Some results in literature are given as 'If there exists some $x$ such that $P(x)$ is true, then for (the same) $x$, $Q(x)$ is also true.'
I am quite confused by such statements, particularly because the term 'exists' appears in the statement. Since this is a proposition, interpreting it as $\exists x(P(x)\implies Q(x))$ seems not make sense. Should it be interpreted as $\forall x(P(x)\implies Q(x))$, and the 'exists' in the statement is used to ignore the vacuous truth case?
‘If there exists some $x$ such that $P(x)$ is true, then $(\text{for the same }x,)\:Q(x)$ is also true’
If the original phrasing is actually without the parenthetical part, then it means $$∃\color{red}z\,P(\color{red}z)→ Q(x),$$ which is logically equivalent to $$∀\color{red}z\:\Big(P(\color{red}z)→ Q(x)\Big);$$ note that that this is an open formula and that variable $x$ is free.
‘If there exists some $x$ such that $P(x)$ is true, then for the same $x,\,Q(x)$ is also true’
On the other hand, if the sentence is indeed as above҂, then its full meaning made explicit (without which the sentence is actually illogical) must be
‘If there exists some $\color{red}z$ such that $P(\color{red}z)$ is true, then, for every $\color{green}y$ such that $P(\color{green}y)$ is true, $Q(\color{green}y)$ is also true’, i.e., $$∃\color{red}z\,P(\color{red}z) → ∀\,\color{green}y\Big(P(\color{green}y) → Q(\color{green}y)\Big),$$ which is logically equivalent to $$∀\,x\Big(P(x) → Q(x)\Big).$$
҂paraphrase: ‘If $P(x)$ is true for some value of $x,$ then $Q(x)$ is true for the same value of $x.$’
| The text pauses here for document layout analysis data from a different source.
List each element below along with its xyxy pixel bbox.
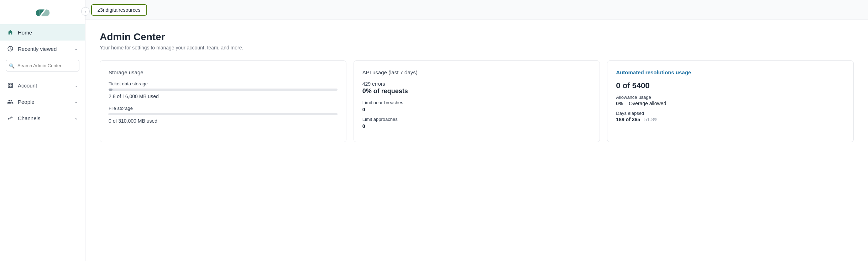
- chevron-down-icon: ⌄: [74, 83, 78, 88]
- near-breaches-label: Limit near-breaches: [362, 100, 591, 105]
- storage-usage-card: Storage usage Ticket data storage 2.8 of…: [100, 60, 346, 142]
- sidebar-item-recently-viewed[interactable]: Recently viewed ⌄: [0, 41, 85, 57]
- search-input[interactable]: [6, 60, 79, 71]
- overage-label: Overage allowed: [629, 101, 666, 106]
- api-usage-card: API usage (last 7 days) 429 errors 0% of…: [354, 60, 600, 142]
- sidebar-item-home[interactable]: Home: [0, 24, 85, 41]
- chevron-down-icon: ⌄: [74, 99, 78, 104]
- sidebar-collapse-button[interactable]: ‹: [81, 7, 90, 16]
- zendesk-logo-icon: [34, 7, 51, 18]
- tab-label: z3ndigitalresources: [98, 7, 141, 13]
- home-icon: [7, 29, 14, 36]
- api-error-pct: 0% of requests: [362, 87, 591, 95]
- main-content: Admin Center Your home for settings to m…: [85, 20, 868, 261]
- ticket-storage-fill: [109, 89, 113, 91]
- allowance-label: Allowance usage: [616, 95, 845, 100]
- building-icon: [7, 82, 14, 89]
- sidebar-item-channels-label: Channels: [18, 115, 40, 121]
- api-title-suffix: (last 7 days): [387, 69, 418, 75]
- automated-resolutions-card: Automated resolutions usage 0 of 5400 Al…: [607, 60, 854, 142]
- sidebar-item-account-label: Account: [18, 82, 37, 89]
- sidebar-logo: [0, 0, 85, 24]
- file-storage-value: 0 of 310,000 MB used: [109, 118, 338, 124]
- file-storage-fill: [109, 113, 109, 115]
- file-storage-progress: [109, 113, 338, 115]
- page-title: Admin Center: [100, 31, 854, 43]
- sidebar-item-channels[interactable]: Channels ⌄: [0, 110, 85, 126]
- chevron-down-icon: ⌄: [74, 116, 78, 121]
- sidebar-item-people[interactable]: People ⌄: [0, 94, 85, 110]
- sidebar: Home Recently viewed ⌄ 🔍 Account ⌄: [0, 0, 85, 261]
- cards-grid: Storage usage Ticket data storage 2.8 of…: [100, 60, 854, 142]
- near-breaches-value: 0: [362, 107, 591, 112]
- automated-resolutions-title: Automated resolutions usage: [616, 69, 845, 75]
- ar-main-value: 0 of 5400: [616, 81, 845, 90]
- days-elapsed-values: 189 of 365 51.8%: [616, 117, 845, 122]
- sidebar-item-recently-viewed-label: Recently viewed: [18, 46, 57, 52]
- ticket-storage-progress: [109, 89, 338, 91]
- sidebar-item-people-label: People: [18, 99, 35, 105]
- api-errors-value: 429 errors: [362, 81, 591, 87]
- clock-icon: [7, 46, 14, 52]
- allowance-values: 0% Overage allowed: [616, 101, 845, 106]
- active-tab[interactable]: z3ndigitalresources: [91, 4, 147, 16]
- days-of: 189 of 365: [616, 117, 640, 122]
- api-usage-title: API usage (last 7 days): [362, 69, 591, 75]
- days-elapsed-label: Days elapsed: [616, 111, 845, 116]
- ticket-storage-value: 2.8 of 16,000 MB used: [109, 94, 338, 99]
- days-pct: 51.8%: [644, 117, 659, 122]
- channels-icon: [7, 115, 14, 121]
- storage-usage-title: Storage usage: [109, 69, 338, 75]
- chevron-down-icon: ⌄: [74, 46, 78, 51]
- file-storage-label: File storage: [109, 106, 338, 111]
- page-subtitle: Your home for settings to manage your ac…: [100, 45, 854, 50]
- people-icon: [7, 98, 14, 105]
- allowance-pct: 0%: [616, 101, 623, 106]
- ticket-storage-label: Ticket data storage: [109, 81, 338, 86]
- sidebar-search-container: 🔍: [6, 60, 79, 71]
- sidebar-item-home-label: Home: [18, 30, 32, 36]
- sidebar-item-account[interactable]: Account ⌄: [0, 77, 85, 94]
- header-tab-bar: z3ndigitalresources: [85, 0, 868, 20]
- approaches-label: Limit approaches: [362, 117, 591, 122]
- approaches-value: 0: [362, 123, 591, 129]
- search-icon: 🔍: [9, 63, 15, 68]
Such statements typically have the form: if a smallest, largest, or otherwise unique object which satisfies the property $P$ exists, then this object has the additional property $Q$. For example, one could say about a monoid: if a multiplicative inverse of $x$ exists, then it satisfies a property $Q$.
This is, in theory, equivalent to: for each $y$, if $y$ is the multiplicative inverse of $x$, then $Q(y)$. In practice, this would be a slightly strange way to think about such a statement.
The statement really says: $x^{-1}$ has the property $Q$ – with the proviso that we exclude cases where the term $x^{-1}$ does not refer to anything.
Of course, terms with no denotation are not allowed in standard first-order logic, so indeed if you wanted to formalize this in first-order logic, you would have to invoke some work-around, such paraphrasing the theorem using universal quantification along the lines you suggested: for each $y$, if $x \cdot y = 1$ and $y \cdot x$, then $Q(y)$.